The cherry on top of the cake was learning from Alice Van Zoeren, our researcher friend with the Great Lakes Piping Plover Conservation Team, that a Piping Plover we sighted had hatched on North Manitou Island, Sleeping Bear Dunes MI this summer. Alice banded and watched over this chick, and was excited her chick had made its way to Seabrook! (Photo 6)
Black Skimmers are gathering in large numbers, over 200 each day. (Photo 7) Caspian Tern numbers are growing with 8 spotted. We had eight Marbled Godwits, and three Oystercatchers, including our resident U5. (Photo 8) We hit a bonanza with Black-bellied Plovers, over 70 on the edge of the old inlet, with some still showing black bellies! (Photo 9) An exciting addition on Tuesday was ten Red Knots…the first of the fall season for us.

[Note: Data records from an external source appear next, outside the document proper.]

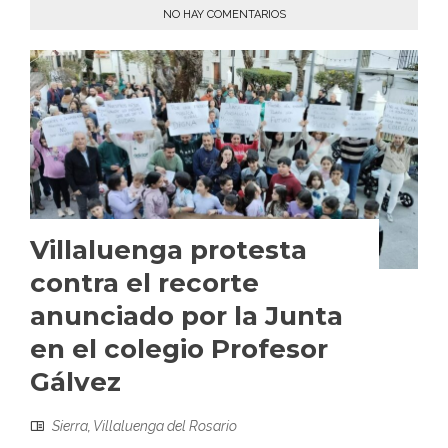
NO HAY COMENTARIOS
Villaluenga protesta
contra el recorte
anunciado por la Junta
en el colegio Profesor
Gálvez
Sierra
,
Villaluenga del Rosario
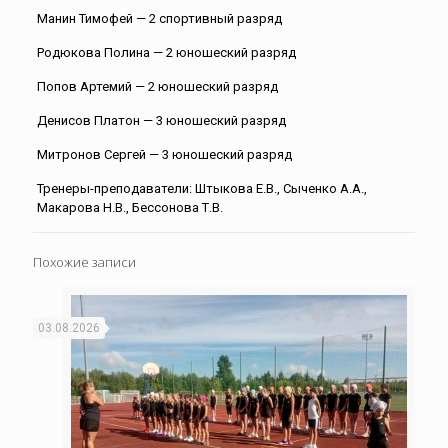
Манин Тимофей — 2 спортивный разряд
Родюкова Полина — 2 юношеский разряд
Попов Артемий — 2 юношеский разряд
Денисов Платон — 3 юношеский разряд
Митронов Сергей — 3 юношеский разряд
Тренеры-преподаватели: Штыкова Е.В., Сыченко А.А.,
Макарова Н.В., Бессонова Т.В.
Похожие записи
03.08.2026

Two were still showing the remains of their rusty bellies. (Photo 10) Short-billed Dowitchers also made an appearance, as did Western and Least Sandpipers.
Warblers are also starting to come into the area, with Aaron Given having some great banding this week, including his first Canada Warbler for Kiawah banding station! His blog is outstanding (http://kiawahislandbanding.blogspot.com) and so much fun to follow, with some great pictures. We saw a few warbler species at Mingo Point on Monday…several Prairie’s, a Black-and white, and several American Redstarts. So far on Seabrook we have had Prairie, American Redstarts, Yellow-throated and a Northern Waterthrush. Palmetto Lake is a good place to look for them, as is the parking spot area at Six Ladies trail and the trail itself and the Bobcat dunes boardwalk. It can be challenging in the fall because there are no songs, bird colors are drab, but it’s a fun challenge. Mosquitos have been ferocious!

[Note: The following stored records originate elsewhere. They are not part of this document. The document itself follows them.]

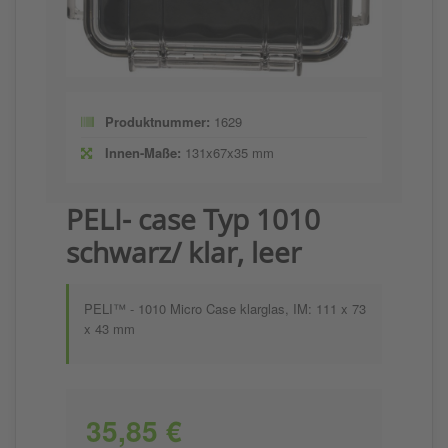
Produktnummer:
1629
Innen-Maße:
131x67x35 mm
PELI- case Typ 1010
schwarz/ klar, leer
PELI™ - 1010 Micro Case klarglas, IM: 111 x 73
x 43 mm
35,85 €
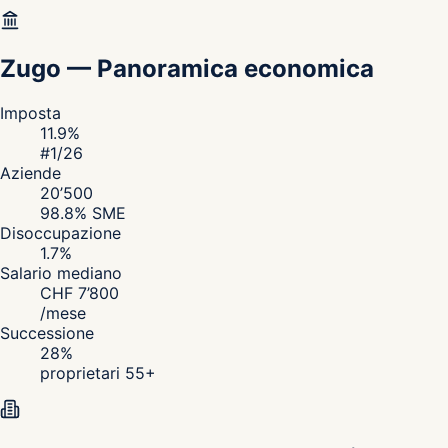
Zugo
—
Panoramica economica
Imposta
11.9
%
#
1
/26
Aziende
20’500
98.8
% SME
Disoccupazione
1.7
%
Salario mediano
CHF
7’800
/
mese
Successione
28
%
proprietari 55+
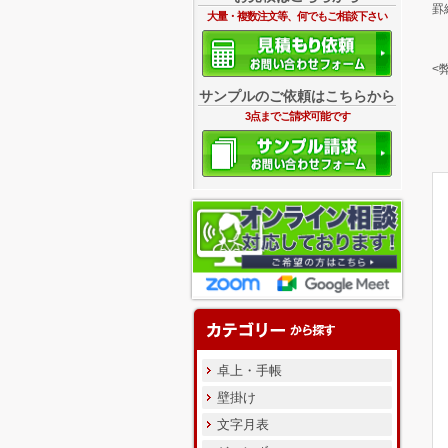
罫
大量・複数注文等、何でもご相談下さい
<
サンプルのご依頼はこちらから
3点までご請求可能です
卓上・手帳
壁掛け
文字月表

The night roost at Old Wharf Road at Jenkins Point has been crazy, with hundreds of egrets, herons, and ibis. The noise is quite a cacophony!!! I have not tried counting them yet…there are simply too many. Sadly, a dead deer is in the lagoon, adding a bad aroma!
So that’s the story for a week of fun birding. Keep your eyes and ears open…fall migration has begun!
(Editor’s note: This article was written prior to Hurricane Irma, so as we all know, conditions and the environment are always changing.)